**Assigned task:** Nothing but the lines below from the one holding "Homenaje a Kique" up to and including the one holding "Сообщить о проблеме" should be copied, exactly and without pictures.

——————

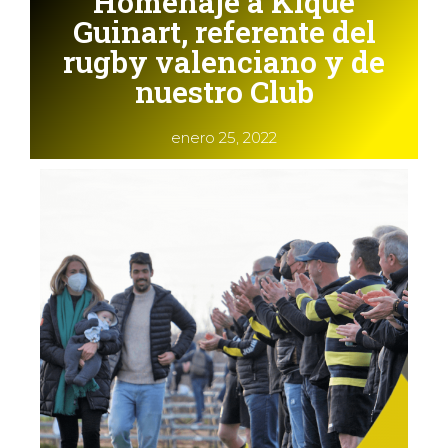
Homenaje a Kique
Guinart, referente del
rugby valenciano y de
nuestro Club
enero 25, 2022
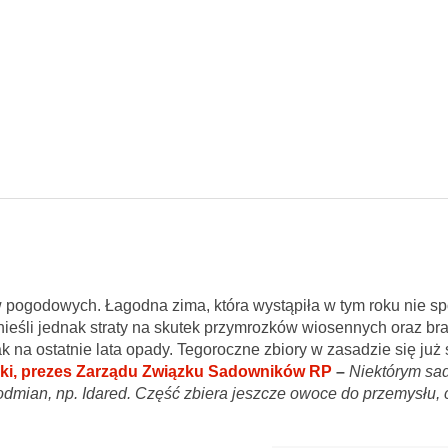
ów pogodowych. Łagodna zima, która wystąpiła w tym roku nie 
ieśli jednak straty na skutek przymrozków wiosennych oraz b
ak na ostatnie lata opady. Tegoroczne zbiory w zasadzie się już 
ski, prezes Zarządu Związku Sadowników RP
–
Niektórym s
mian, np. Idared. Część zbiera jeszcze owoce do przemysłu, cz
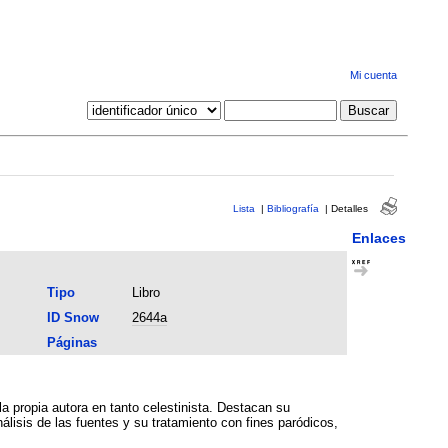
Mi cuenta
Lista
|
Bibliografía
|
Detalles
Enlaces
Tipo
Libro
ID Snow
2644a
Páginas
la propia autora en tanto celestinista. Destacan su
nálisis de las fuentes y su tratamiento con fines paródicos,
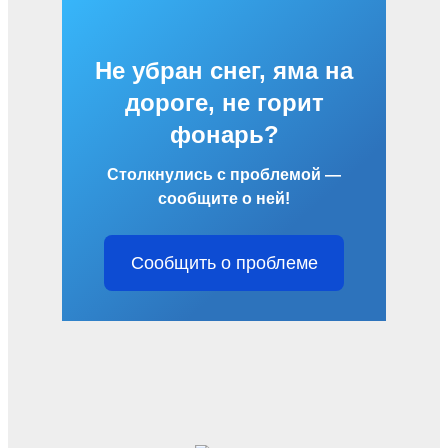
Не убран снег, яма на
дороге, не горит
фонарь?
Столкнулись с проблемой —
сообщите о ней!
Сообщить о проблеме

——————

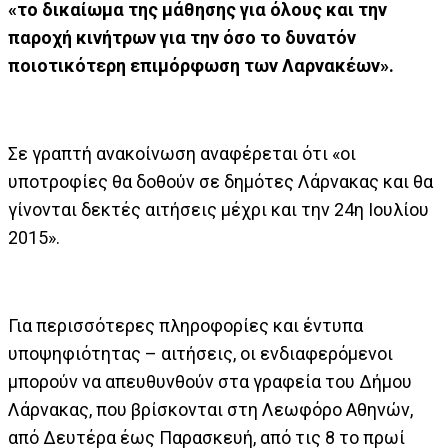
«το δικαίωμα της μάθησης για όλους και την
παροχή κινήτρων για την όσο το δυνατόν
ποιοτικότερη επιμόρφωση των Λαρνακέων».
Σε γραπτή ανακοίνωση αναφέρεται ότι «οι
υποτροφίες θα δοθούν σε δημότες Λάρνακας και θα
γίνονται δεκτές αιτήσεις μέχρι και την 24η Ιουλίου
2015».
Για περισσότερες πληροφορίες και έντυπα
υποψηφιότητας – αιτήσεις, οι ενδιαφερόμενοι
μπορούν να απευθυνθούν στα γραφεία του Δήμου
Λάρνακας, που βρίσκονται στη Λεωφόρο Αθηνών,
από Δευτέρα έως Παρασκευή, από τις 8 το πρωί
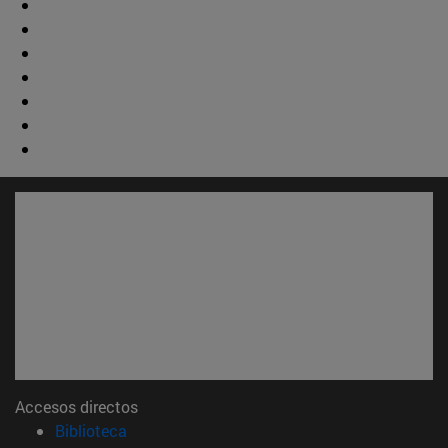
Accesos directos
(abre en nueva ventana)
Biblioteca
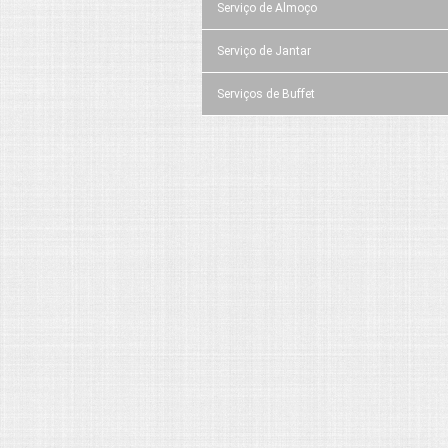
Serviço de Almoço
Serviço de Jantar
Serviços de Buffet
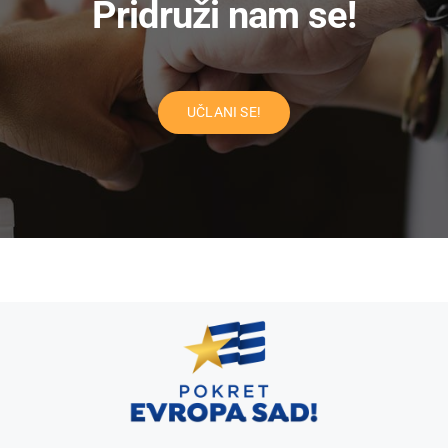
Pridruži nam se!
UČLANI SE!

——————

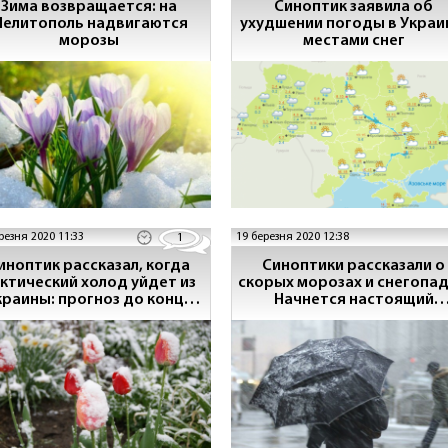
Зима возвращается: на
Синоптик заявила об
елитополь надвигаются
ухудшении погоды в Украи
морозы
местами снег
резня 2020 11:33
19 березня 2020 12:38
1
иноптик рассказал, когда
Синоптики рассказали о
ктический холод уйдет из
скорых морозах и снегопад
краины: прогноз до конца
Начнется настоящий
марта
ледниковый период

——————

**Solution:**
Homenaje a Kique
Guinart, referente del
rugby valenciano y de
nuestro Club
enero 25, 2022
ów pogodowych. Łagodna zima, która wystąpiła w tym roku nie 
ieśli jednak straty na skutek przymrozków wiosennych oraz b
ak na ostatnie lata opady. Tegoroczne zbiory w zasadzie się już 
ski, prezes Zarządu Związku Sadowników RP
–
Niektórym s
mian, np. Idared. Część zbiera jeszcze owoce do przemysłu, cz
Mi cuenta
Lista
|
Bibliografía
|
Detalles
Enlaces
Tipo
Libro
ID Snow
2644a
Páginas
la propia autora en tanto celestinista. Destacan su
nálisis de las fuentes y su tratamiento con fines paródicos,
Не убран снег, яма на
дороге, не горит
фонарь?
Столкнулись с проблемой —
сообщите о ней!
Сообщить о проблеме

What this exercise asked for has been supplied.